O facebook
de antigamente era o lado de dentro da porta das cagadeiras públicas.
A minha geração foi agraciada, até, com esse opus magnum da retretologia que é O Guardador
de Retretes, feliz ideia e prática felicíssima de um tal Pedro Barbosa,
cuja condição de utente de sentinas nacionais & estrangeiras o levou a
tornar-se atento & fiel escriba-mor das pré-facebookianas e pós-vicentinas cagas merdeiras deste mundo e dos
outros.
A lápis, a esferográfica ou até, em caso de mais
peremptória assertividade, a canivete, essa literatura de trono-de-louça
reverberava de humanidade a mais pungente em lacónica, lapidar e exemplar
concisão epigramática. Em apocalípticas elocuções tão apropriadas ao acto que
ali os sitiava, os anónimos Autores sentados eram capazes, sem outro esforço
que o do alívio tripeiro, do gracioso dichote político, da clandestina demanda
homoerótica, da clássica quadra caralheira e do geni(t)al impressionismo
meteorológico sobre se a Isaura da Camisaria chovia ou fazia sol e com quem.
É com merencória nostalgia que rememoro essas
pautas maravilhosas, essas WCentenárias inscrições de equívoca & esquisita
premência confessional afinal afim daquela que hoje, a grafismo azul-bebé, o facebook prolonga em quantidade mas não,
hélas!, em qualidade – porque, hoje
em dia, os facebookães mais peritos
são no ladrar online do que no morder
em manif.
Por deficiência (minha) de carácter (meu),
também eu me inscrevo no rol triste das tristes selfievaidades que vociferam indignações de photoshop e partilham comoções em pps de florinha-passarinho-criancinha-fominha-áfricazinha, dos que
sabem tudo sobre cada cerimónia dos Oscars
mas não fazem puto-ideia de quem tenha sido o Paulo Rocha de Os Verdes Anos, dos que confundem o
legado de Mandela com a chacha verbodiarreica do hip-hop, dos que acham aquilo de O Beijo do Klimt dever ser coisa do instagram & dos que atribuem a Fernando Pessoa as merdices
alquímicas e as pestilentas banalidades filoteoantropológicas do Paulo Santiago
Coelho de Compostela Carioca.
Antes, muito antes do apenas-isto de agora-hoje,
o outro facebook, o das calças pelo
canhão das meias, é que era. A própria profusão oblíqua de linhas & traços
à altura do olhar (por ser muito mais capitosa a escrita durante o acto de
evacuação do que depois da descarga feita e do terceiro-olho papel-higienizado)
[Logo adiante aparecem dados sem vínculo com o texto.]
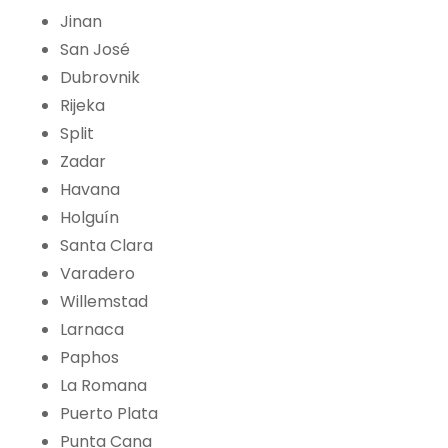
Jinan
San José
Dubrovnik
Rijeka
Split
Zadar
Havana
Holguín
Santa Clara
Varadero
Willemstad
Larnaca
Paphos
La Romana
Puerto Plata
Punta Cana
nos garantia o fulgurante caos ordenado da Poesia Surrealista, em aval da
vitória (pelo menos íntima, ínfima embora) da liberdade criativo-expressiva
sobre a miséria fecal da realidade.
Todos já reparámos que os dentros das portas
desses filosóficos cubículos já não são nem estão escritos. Atribuo isso a duas
coisas: uma, a ninguém já trazer consigo material de escrita, sequer canivete; outra,
ao facto de as portas continuarem a ser de
contraplacado, baquelite ou chapa e não (ainda não, pelo menos) em plasma,
detalhe que obsta à escrita a partir do telemóvel ou do tablet por bluetooth.
Para ser franco, a única coisa que permanece, e
de uma permanência invencível e autoritária como a morte, é a natureza da
necessidade. Digo: a fisiológica, não a poética. Mas há razões para a
esperança: a de, pelo menos, sempre podermos continuar com merdas.